## Dataset extract

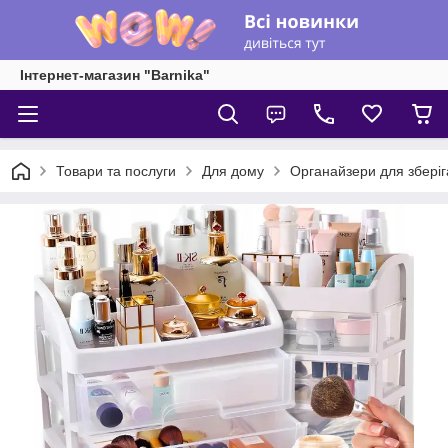
Інтернет-магазин "Barnika"
Товари та послуги
Для дому
Органайзери для збері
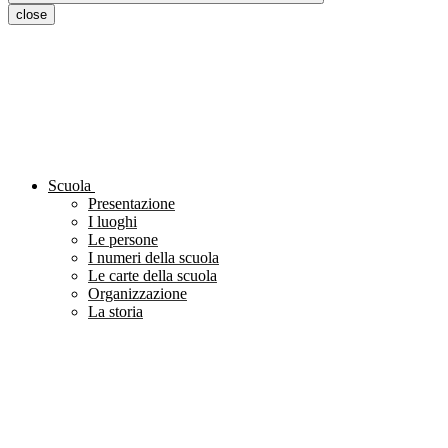
close
Scuola
Presentazione
I luoghi
Le persone
I numeri della scuola
Le carte della scuola
Organizzazione
La storia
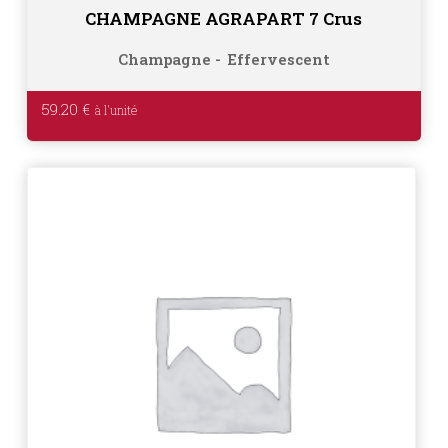
CHAMPAGNE AGRAPART 7 Crus
Champagne
Effervescent
59.20
€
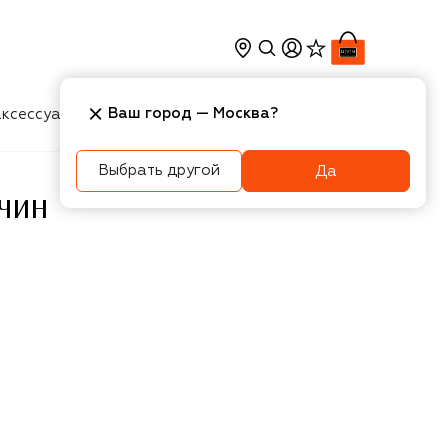
Ваш город —
Москва
?
ксессуары
Косметика
Интерьер
Новости
Выбрать другой
Да
ЖЧИН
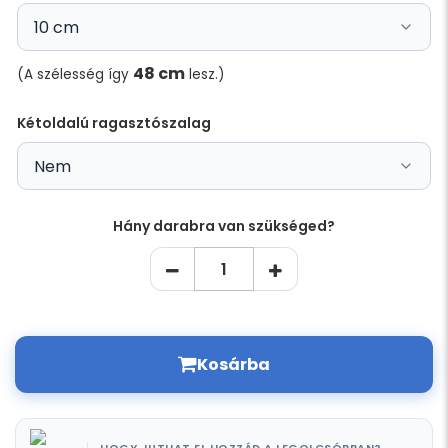
48 cm
(A szélesség így
lesz.)
Kétoldalú ragasztószalag
Hány darabra van szükséged?
Kosárba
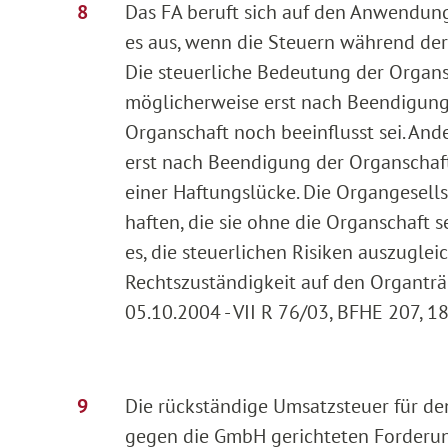
Das FA beruft sich auf den Anwendung
es aus, wenn die Steuern während der
Die steuerliche Bedeutung der Organs
möglicherweise erst nach Beendigung 
Organschaft noch beeinflusst sei. And
erst nach Beendigung der Organschaft 
einer Haftungslücke. Die Organgesells
haften, die sie ohne die Organschaft 
es, die steuerlichen Risiken auszuglei
Rechtszuständigkeit auf den Organträ
05.10.2004 - VII R 76/03, BFHE 207, 18,
Die rückständige Umsatzsteuer für de
gegen die GmbH gerichteten Forderu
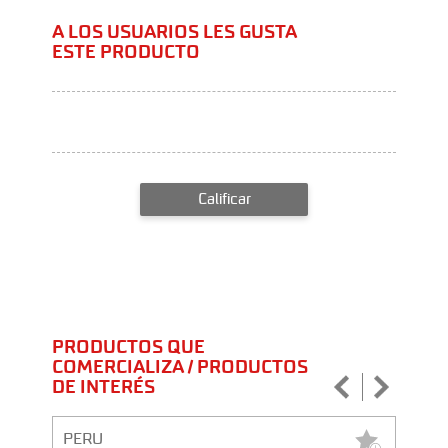
A LOS USUARIOS LES GUSTA
ESTE PRODUCTO
Calificar
PRODUCTOS QUE
COMERCIALIZA / PRODUCTOS
DE INTERÉS
PERU
PERU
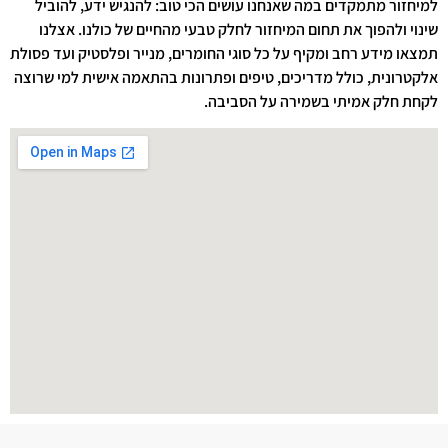
למיחזור מתמקדים במה שאנחנו עושים הכי טוב: להנגיש ידע, להוביל
שינוי ולהפוך את תחום המיחזור לחלק טבעי מהחיים של כולנו. אצלנו
תמצאו מידע רחב ומקיף על כל סוגי החומרים, מנייר ופלסטיק ועד פסולת
אלקטרונית, כולל מדריכים, טיפים ופתרונות בהתאמה אישית למי שרוצה
לקחת חלק אמיתי בשמירה על הסביבה.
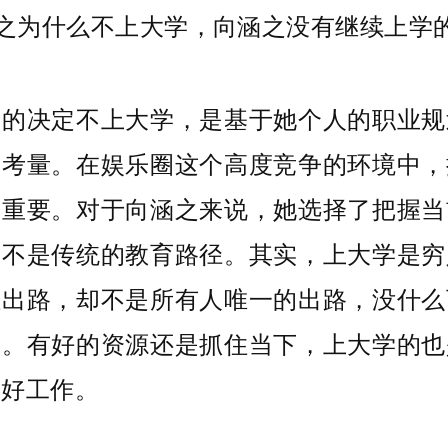
之的决定不上大学，是基于她个人的职业规
的考量。在娱乐圈这个高度竞争的环境中，
关重要。对于向涵之来说，她选择了把握当
而不是传统的教育路径。其实，上大学是穷
佳出路，却不是所有人唯一的出路，没什么
的。有好的资源还是抓住当下，上大学的也
个好工作。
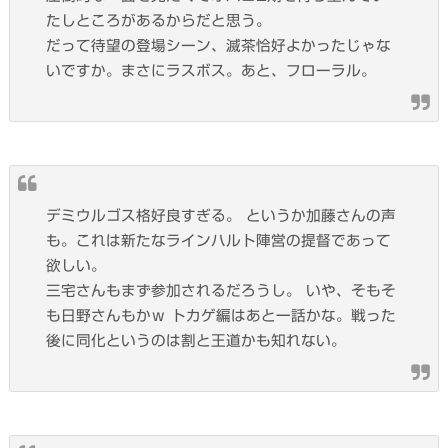
たしところがあるからだと思う。
だって待望の登場シーン、滅茶恰好よかったじゃな
いですか。まさにラスボス。あと、フローラル。
デミウルゴス格好良すぎる。 というか加藤さんの声
も。これは新たなラインハルト陣営の提督であって
欲しい。
三宅さんもまず参加されるだろうし。 いや、そもそ
も日野さんもかｗ トカゲ編はあと一話かな。戦った
後に同化というのは割と王道かも知れない。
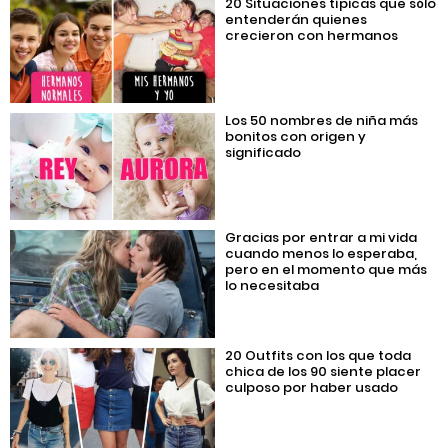
20 Situaciones típicas que sólo
entenderán quienes
crecieron con hermanos
Los 50 nombres de niña más
bonitos con origen y
significado
Gracias por entrar a mi vida
cuando menos lo esperaba,
pero en el momento que más
lo necesitaba
20 Outfits con los que toda
chica de los 90 siente placer
culposo por haber usado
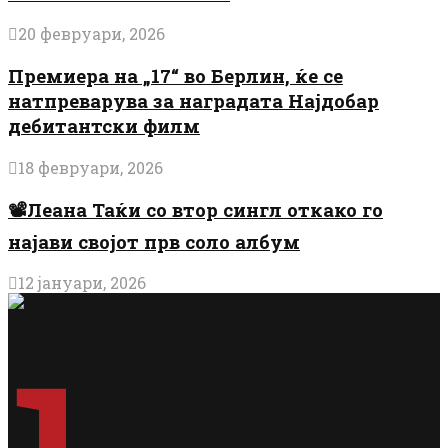
20 февруари, 2026
Премиера на „17“ во Берлин, ќе се
натпреварува за наградата Најдобар
дебитантски филм
18 февруари, 2026
📽️Леана Таќи со втор сингл откако го
најави својот прв соло албум
12 јануари, 2026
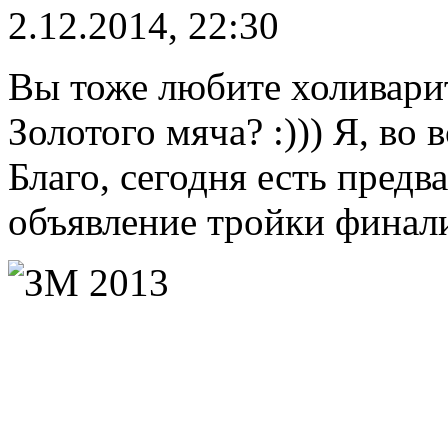
2.12.2014, 22:30
Вы тоже любите холивари
Золотого мяча? :))) Я, во 
Благо, сегодня есть пред
объявление тройки финал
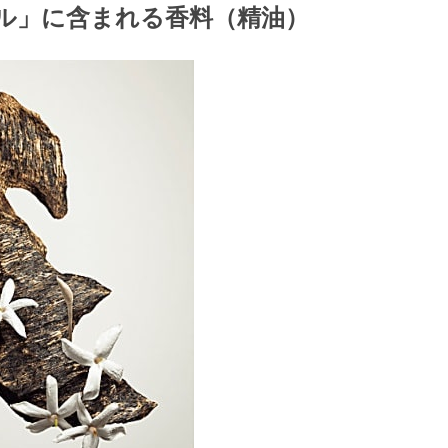
ール」に含まれる香料（精油）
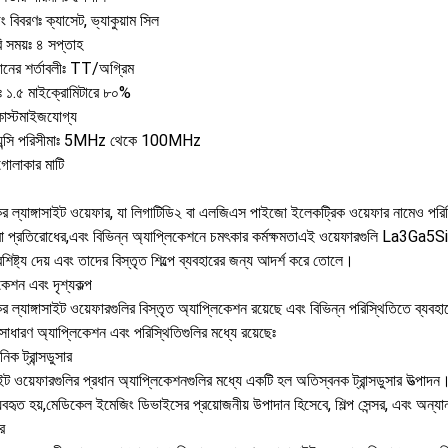
ং বিবরণঃ ক্যাসেট, ভ্যাকুয়াম সিল
ি সময়ঃ ৪ সপ্তাহ
দানের শর্তাবলীঃ TT/অগ্রিম
ঃ ১.৫ মাইক্রোমিটারে ৮০%
াস্টমাইজযোগ্য
়েন্সি পরিসীমাঃ 5MHz থেকে 100MHz
গোলাকার মাটি
র ল্যাঙ্গাসাইট ওয়েফার, যা লিগাটিডি২ বা এলজিএস পাইজো ইলেকট্রিক ওয়েফার নামেও পর
রা প্রতিরোধের,এবং বিভিন্ন অ্যাপ্লিকেশনে চমৎকার কর্মক্ষমতাএই ওয়েফারগুলি La3Ga5S
শিষ্ট্য দেয় এবং তাদের বিস্তৃত শিল্পে ব্যবহারের জন্য আদর্শ করে তোলে।
কেশন এবং দৃশ্যকল্প
 ল্যাঙ্গাসাইট ওয়েফারগুলির বিস্তৃত অ্যাপ্লিকেশন রয়েছে এবং বিভিন্ন পরিস্থিতিতে ব্য
সাধারণ অ্যাপ্লিকেশন এবং পরিস্থিতিগুলির মধ্যে রয়েছেঃ
নিক ট্রান্সডুসার
সাইট ওয়েফারগুলির প্রধান অ্যাপ্লিকেশনগুলির মধ্যে একটি হল অতিস্বনক ট্রান্সডুসার উত্পাদন
বহৃত হয়,মেডিকেল ইমেজিং ডিভাইসের প্রয়োজনীয় উপাদান হিসেবে, শিল্প সেন্সর, এবং অন্য
সর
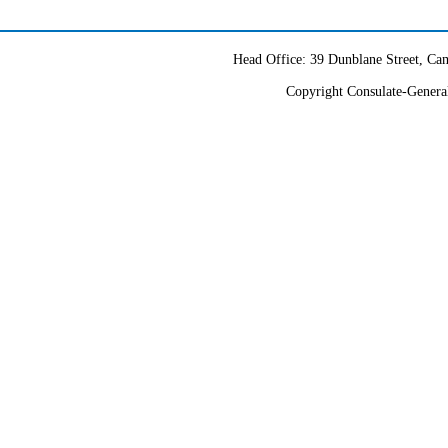
Head Office: 39 Dunblane Street, 
Copyright Consulate-General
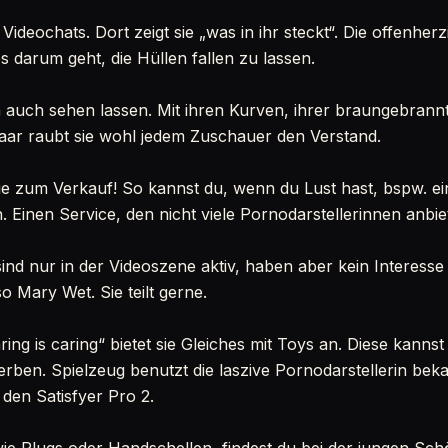
Videochats. Dort zeigt sie „was in ihr steckt“. Die offenherz
 darum geht, die Hüllen fallen zu lassen.
n auch sehen lassen. Mit ihren Kurven, ihrer braungebran
aar raubt sie wohl jedem Zuschauer den Verstand.
sie zum Verkauf! So kannst du, wenn du Lust hast, bspw. e
 Einen Service, den nicht viele Pornodarstellerinnen anbie
ind nur in der Videoszene aktiv, haben aber kein Interesse
so Mary Wet. Sie teilt gerne.
ng is caring“ bietet sie Gleiches mit Toys an. Diese kanns
ben. Spielzeug benutzt die laszive Pornodarstellerin beka
 den Satisfyer Pro 2.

## Problem
Return every line above exactly, omitting images.

## Answer section
Інтернет-магазин "Barnika"
Товари та послуги
Для дому
Органайзери для збері
close
Scuola
Presentazione
I luoghi
Le persone
I numeri della scuola
Le carte della scuola
Organizzazione
La storia
CHAMPAGNE AGRAPART 7 Crus
Champagne
Effervescent
59.20
€
Ваш город —
Москва
?
ксессуары
Косметика
Интерьер
Новости
Выбрать другой
Да
ЖЧИН
48 cm
(A szélesség így
lesz.)
Kétoldalú ragasztószalag
Hány darabra van szükséged?
Kosárba
Das FA beruft sich auf den Anwendung
es aus, wenn die Steuern während der
Die steuerliche Bedeutung der Organs
möglicherweise erst nach Beendigung 
Organschaft noch beeinflusst sei. And
erst nach Beendigung der Organschaft 
einer Haftungslücke. Die Organgesells
haften, die sie ohne die Organschaft 
es, die steuerlichen Risiken auszuglei
Rechtszuständigkeit auf den Organträ
05.10.2004 - VII R 76/03, BFHE 207, 18,
Die rückständige Umsatzsteuer für de
gegen die GmbH gerichteten Forderu
A LOS USUARIOS LES GUSTA
ESTE PRODUCTO
Calificar
PRODUCTOS QUE
COMERCIALIZA / PRODUCTOS
DE INTERÉS
PERU
PERU
למיחזור מתמקדים במה שאנחנו עושים הכי טוב: להנגיש ידע, להוביל
שינוי ולהפוך את תחום המיחזור לחלק טבעי מהחיים של כולנו. אצלנו
תמצאו מידע רחב ומקיף על כל סוגי החומרים, מנייר ופלסטיק ועד פסולת
אלקטרונית, כולל מדריכים, טיפים ופתרונות בהתאמה אישית למי שרוצה
לקחת חלק אמיתי בשמירה על הסביבה.
之的决定不上大学，是基于她个人的职业规
的考量。在娱乐圈这个高度竞争的环境中，
关重要。对于向涵之来说，她选择了把握当
而不是传统的教育路径。其实，上大学是穷
佳出路，却不是所有人唯一的出路，没什么
的。有好的资源还是抓住当下，上大学的也
个好工作。
たしところがあるからだと思う。
だって待望の登場シーン、滅茶恰好よかったじゃな
いですか。まさにラスボス。あと、フローラル。
デミウルゴス格好良すぎる。 というか加藤さんの声
も。これは新たなラインハルト陣営の提督であって
欲しい。
三宅さんもまず参加されるだろうし。 いや、そもそ
も日野さんもかｗ トカゲ編はあと一話かな。戦った
後に同化というのは割と王道かも知れない。
20 Situaciones típicas que sólo
entenderán quienes
crecieron con hermanos
Los 50 nombres de niña más
bonitos con origen y
significado
Gracias por entrar a mi vida
cuando menos lo esperaba,
pero en el momento que más
lo necesitaba
20 Outfits con los que toda
chica de los 90 siente placer
culposo por haber usado
20 февруари, 2026
Премиера на „17“ во Берлин, ќе се
натпреварува за наградата Најдобар
дебитантски филм
18 февруари, 2026
📽️Леана Таќи со втор сингл откако го
најави својот прв соло албум
12 јануари, 2026
2.12.2014, 22:30
Вы тоже любите холивари
Золотого мяча? :))) Я, во 
Благо, сегодня есть пред
объявление тройки финал
ール」に含まれる香料（精油）
ং বিবরণঃ ক্যাসেট, ভ্যাকুয়াম সিল
ি সময়ঃ ৪ সপ্তাহ
দানের শর্তাবলীঃ TT/অগ্রিম
ঃ ১.৫ মাইক্রোমিটারে ৮০%
াস্টমাইজযোগ্য
়েন্সি পরিসীমাঃ 5MHz থেকে 100MHz
গোলাকার মাটি
র ল্যাঙ্গাসাইট ওয়েফার, যা লিগাটিডি২ বা এলজিএস পাইজো ইলেকট্রিক ওয়েফার নামেও পর
রা প্রতিরোধের,এবং বিভিন্ন অ্যাপ্লিকেশনে চমৎকার কর্মক্ষমতাএই ওয়েফারগুলি La3Ga5S
শিষ্ট্য দেয় এবং তাদের বিস্তৃত শিল্পে ব্যবহারের জন্য আদর্শ করে তোলে।
কেশন এবং দৃশ্যকল্প
 ল্যাঙ্গাসাইট ওয়েফারগুলির বিস্তৃত অ্যাপ্লিকেশন রয়েছে এবং বিভিন্ন পরিস্থিতিতে ব্য
সাধারণ অ্যাপ্লিকেশন এবং পরিস্থিতিগুলির মধ্যে রয়েছেঃ
নিক ট্রান্সডুসার
সাইট ওয়েফারগুলির প্রধান অ্যাপ্লিকেশনগুলির মধ্যে একটি হল অতিস্বনক ট্রান্সডুসার উত্পাদন
বহৃত হয়,মেডিকেল ইমেজিং ডিভাইসের প্রয়োজনীয় উপাদান হিসেবে, শিল্প সেন্সর, এবং অন্য
সর
Head Office: 39 Dunblane Street, 
Copyright Consulate-General
Videochats. Dort zeigt sie „was in ihr steckt“. Die offenherz
 darum geht, die Hüllen fallen zu lassen.
n auch sehen lassen. Mit ihren Kurven, ihrer braungebran
aar raubt sie wohl jedem Zuschauer den Verstand.
sie zum Verkauf! So kannst du, wenn du Lust hast, bspw. e
 Einen Service, den nicht viele Pornodarstellerinnen anbie
ind nur in der Videoszene aktiv, haben aber kein Interesse
so Mary Wet. Sie teilt gerne.
ng is caring“ bietet sie Gleiches mit Toys an. Diese kanns
ben. Spielzeug benutzt die laszive Pornodarstellerin beka
 den Satisfyer Pro 2.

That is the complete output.